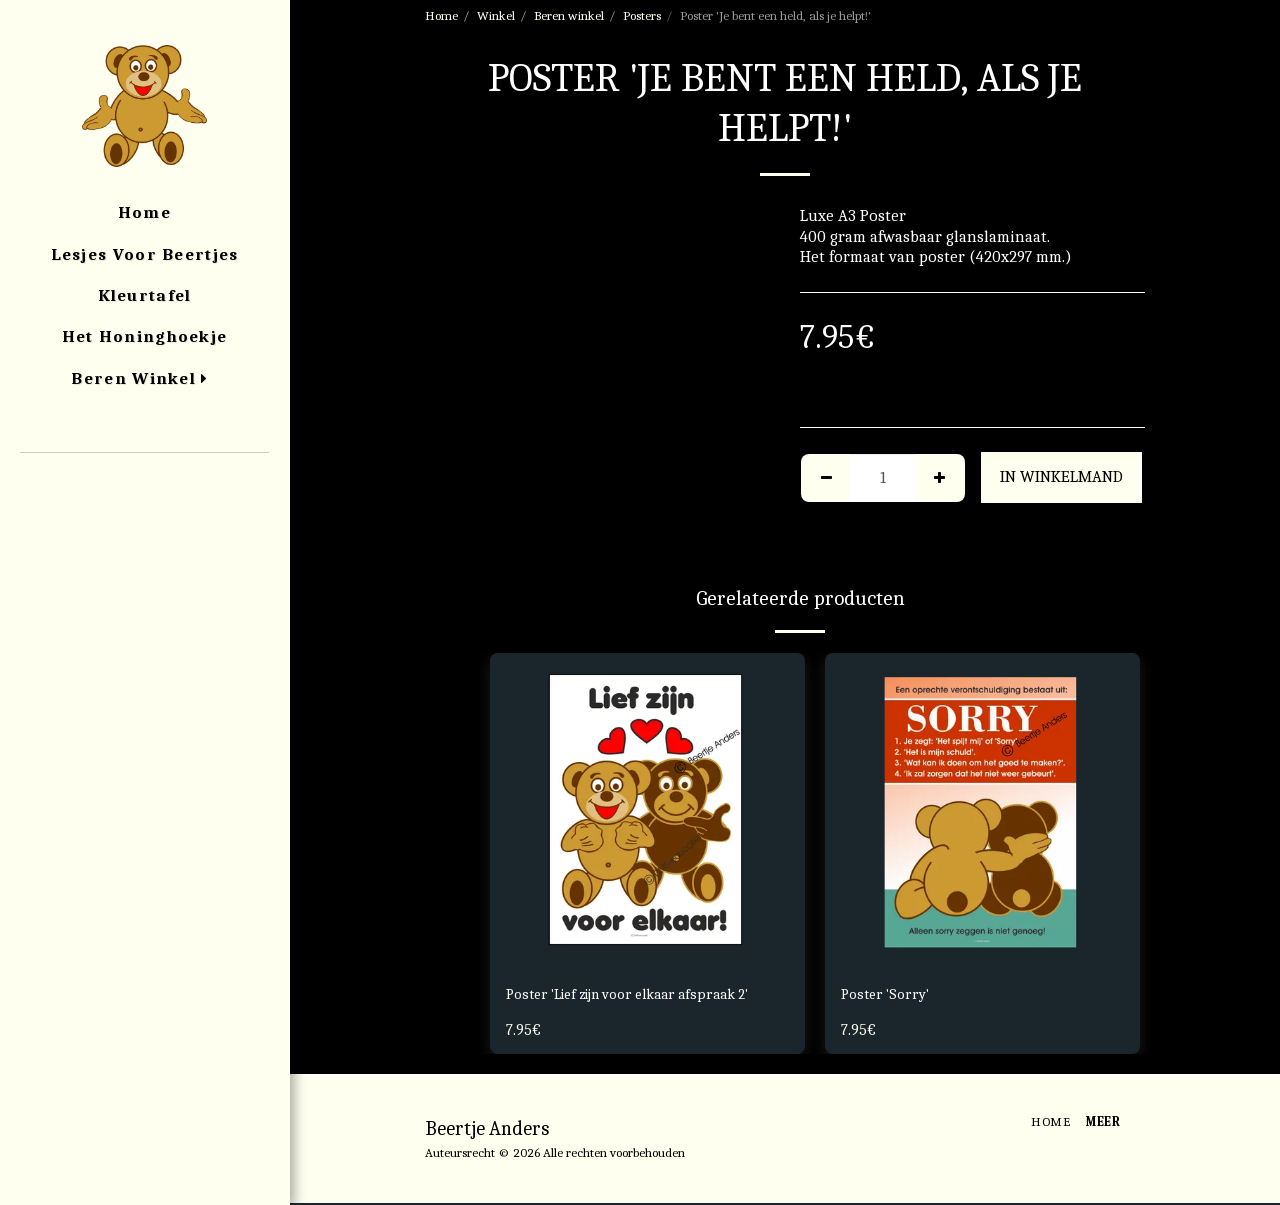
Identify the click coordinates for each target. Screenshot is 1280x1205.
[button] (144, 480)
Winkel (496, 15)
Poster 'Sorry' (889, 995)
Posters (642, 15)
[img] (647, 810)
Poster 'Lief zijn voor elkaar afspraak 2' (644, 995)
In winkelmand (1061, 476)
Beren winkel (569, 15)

==

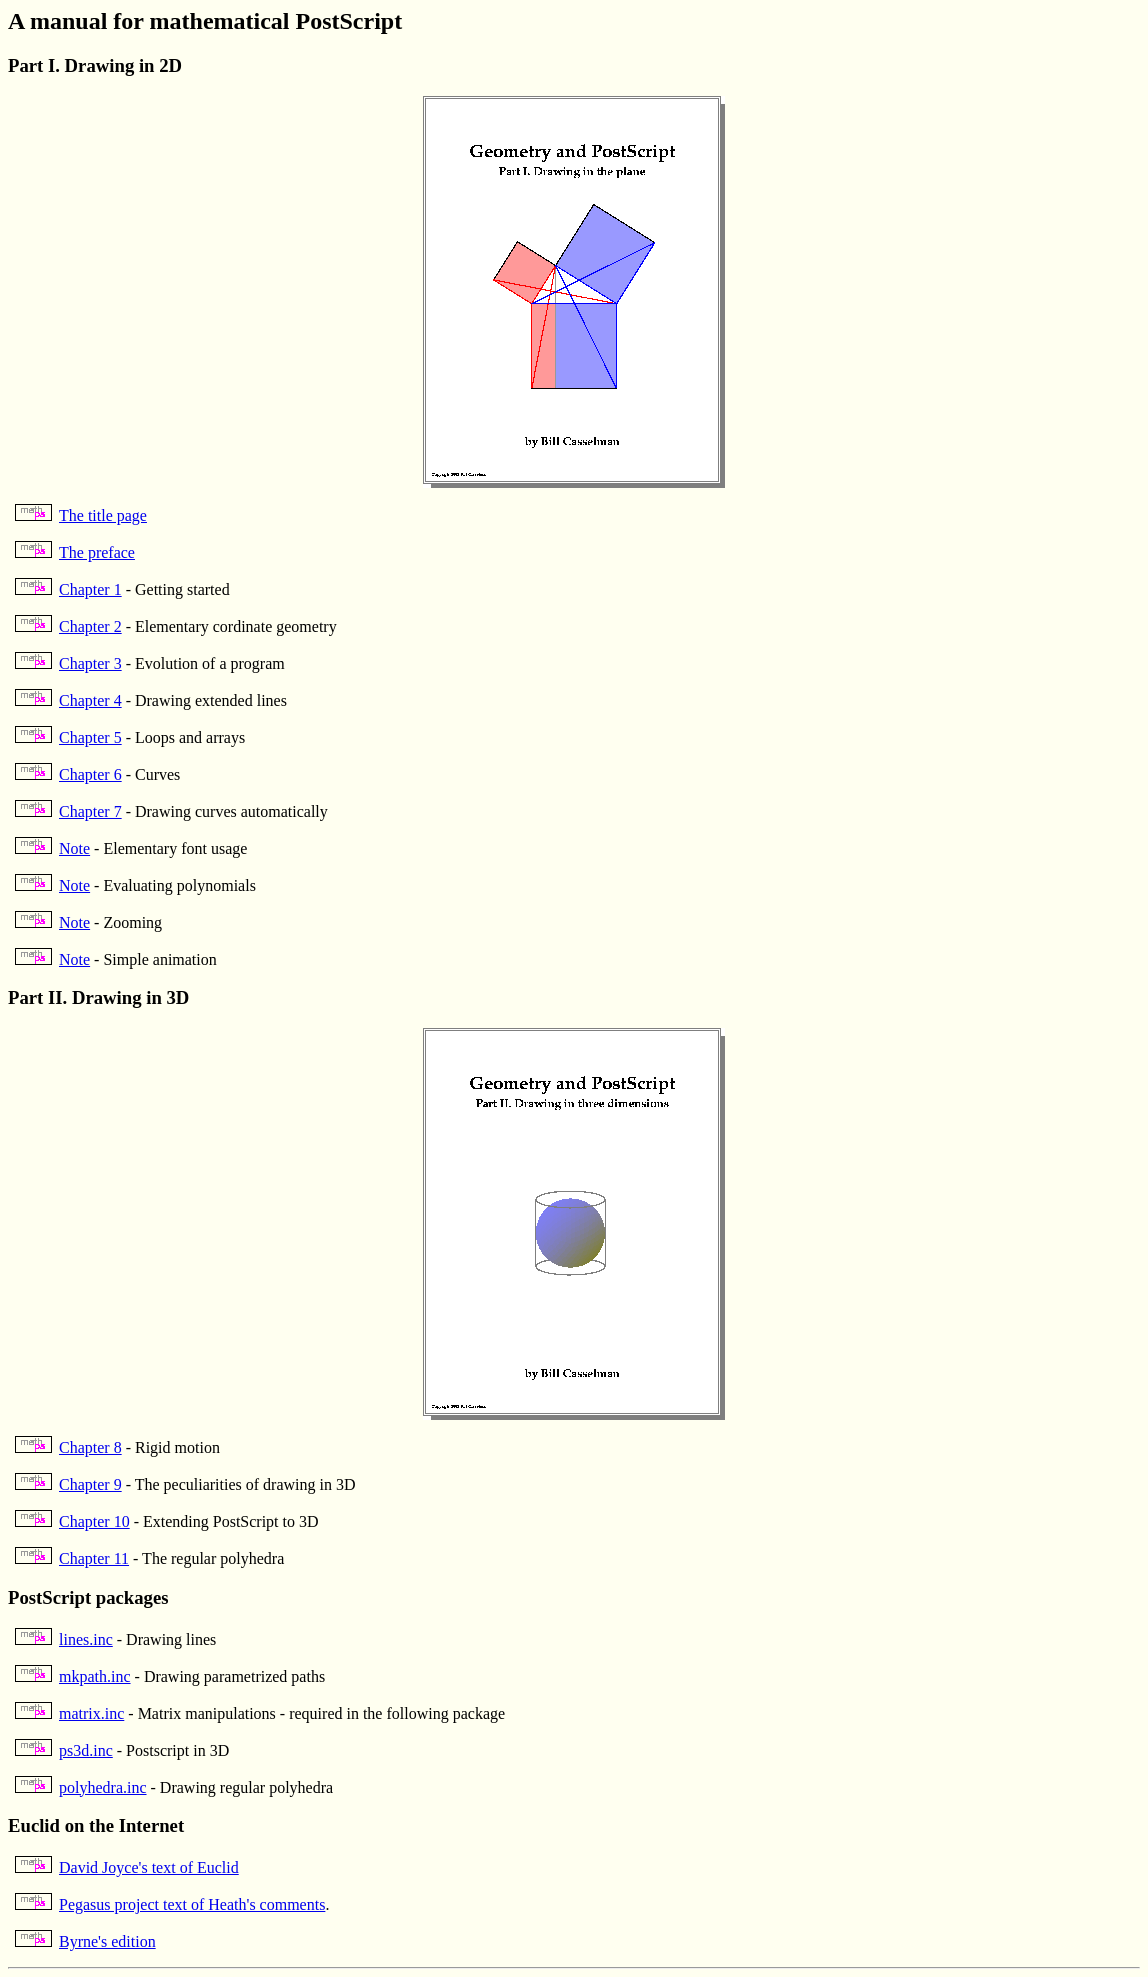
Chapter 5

--

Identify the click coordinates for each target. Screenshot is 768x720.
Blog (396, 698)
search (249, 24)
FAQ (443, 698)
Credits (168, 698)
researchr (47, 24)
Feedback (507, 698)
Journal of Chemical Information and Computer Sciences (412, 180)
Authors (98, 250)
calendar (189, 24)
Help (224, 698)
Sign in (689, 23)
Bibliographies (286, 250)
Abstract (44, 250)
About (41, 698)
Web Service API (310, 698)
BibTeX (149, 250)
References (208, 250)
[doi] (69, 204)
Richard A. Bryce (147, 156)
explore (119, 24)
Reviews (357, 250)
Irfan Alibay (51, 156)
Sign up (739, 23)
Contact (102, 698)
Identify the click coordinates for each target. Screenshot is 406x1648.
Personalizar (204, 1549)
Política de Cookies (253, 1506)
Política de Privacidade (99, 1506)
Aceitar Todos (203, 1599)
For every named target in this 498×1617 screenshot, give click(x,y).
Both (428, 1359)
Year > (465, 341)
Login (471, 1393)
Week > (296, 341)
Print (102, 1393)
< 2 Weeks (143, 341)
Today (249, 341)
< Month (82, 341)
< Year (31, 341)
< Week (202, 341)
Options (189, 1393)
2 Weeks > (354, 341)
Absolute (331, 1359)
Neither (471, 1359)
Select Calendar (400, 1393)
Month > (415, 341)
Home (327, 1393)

Problem: Starting at the line above that holds "Sign up (739, 23)" and ending at the line that holds "Home (327, 1393)", transcribe each line exactly and include no other lines.

Answer to this problem:
Sign up (739, 23)
Contact (102, 698)
Identify the click coordinates for each target. Screenshot is 406x1648.
Personalizar (204, 1549)
Política de Cookies (253, 1506)
Política de Privacidade (99, 1506)
Aceitar Todos (203, 1599)
For every named target in this 498×1617 screenshot, give click(x,y).
Both (428, 1359)
Year > (465, 341)
Login (471, 1393)
Week > (296, 341)
Print (102, 1393)
< 2 Weeks (143, 341)
Today (249, 341)
< Month (82, 341)
< Year (31, 341)
< Week (202, 341)
Options (189, 1393)
2 Weeks > (354, 341)
Absolute (331, 1359)
Neither (471, 1359)
Select Calendar (400, 1393)
Month > (415, 341)
Home (327, 1393)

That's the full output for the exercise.